Required work: Whenever a line of the records below contains the word "للموقع", copy that line.
Segment Start: Working data
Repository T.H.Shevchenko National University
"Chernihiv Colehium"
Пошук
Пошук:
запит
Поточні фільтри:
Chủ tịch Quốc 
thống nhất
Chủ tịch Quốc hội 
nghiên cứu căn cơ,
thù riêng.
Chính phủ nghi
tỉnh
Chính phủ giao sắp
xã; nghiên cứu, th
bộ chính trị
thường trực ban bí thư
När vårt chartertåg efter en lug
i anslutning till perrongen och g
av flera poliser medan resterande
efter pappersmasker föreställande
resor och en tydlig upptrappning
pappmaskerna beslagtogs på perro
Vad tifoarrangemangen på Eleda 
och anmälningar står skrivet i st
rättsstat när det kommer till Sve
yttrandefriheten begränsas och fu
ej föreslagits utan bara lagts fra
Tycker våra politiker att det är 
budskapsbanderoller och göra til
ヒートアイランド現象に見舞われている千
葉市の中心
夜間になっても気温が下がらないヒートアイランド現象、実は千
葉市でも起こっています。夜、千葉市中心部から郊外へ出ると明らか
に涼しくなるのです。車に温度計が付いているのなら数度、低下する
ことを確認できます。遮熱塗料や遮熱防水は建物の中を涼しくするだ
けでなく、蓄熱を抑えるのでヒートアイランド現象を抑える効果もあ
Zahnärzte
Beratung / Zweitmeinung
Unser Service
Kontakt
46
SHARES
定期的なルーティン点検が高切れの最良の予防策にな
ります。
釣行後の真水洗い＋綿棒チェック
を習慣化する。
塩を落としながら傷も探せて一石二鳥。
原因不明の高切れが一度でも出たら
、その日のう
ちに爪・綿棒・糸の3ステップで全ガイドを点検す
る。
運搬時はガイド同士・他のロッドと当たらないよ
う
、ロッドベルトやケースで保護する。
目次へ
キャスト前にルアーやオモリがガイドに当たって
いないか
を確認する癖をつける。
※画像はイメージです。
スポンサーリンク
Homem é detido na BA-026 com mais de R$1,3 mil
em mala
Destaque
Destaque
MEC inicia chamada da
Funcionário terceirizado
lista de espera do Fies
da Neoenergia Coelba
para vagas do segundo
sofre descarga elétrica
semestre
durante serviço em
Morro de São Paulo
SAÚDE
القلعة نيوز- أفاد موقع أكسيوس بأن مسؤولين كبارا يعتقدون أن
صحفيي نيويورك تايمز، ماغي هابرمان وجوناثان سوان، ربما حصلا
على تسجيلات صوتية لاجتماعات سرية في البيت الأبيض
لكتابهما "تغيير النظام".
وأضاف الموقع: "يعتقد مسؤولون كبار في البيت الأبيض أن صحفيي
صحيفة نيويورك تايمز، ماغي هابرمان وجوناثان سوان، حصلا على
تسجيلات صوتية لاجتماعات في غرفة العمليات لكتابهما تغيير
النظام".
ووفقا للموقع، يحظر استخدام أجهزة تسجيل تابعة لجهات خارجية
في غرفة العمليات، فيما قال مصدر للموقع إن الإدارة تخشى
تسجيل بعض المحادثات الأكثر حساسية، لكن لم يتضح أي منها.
Segment End: Working data
Result of the exercise:
ووفقا للموقع، يحظر استخدام أجهزة تسجيل تابعة لجهات خارجية
في غرفة العمليات، فيما قال مصدر للموقع إن الإدارة تخشى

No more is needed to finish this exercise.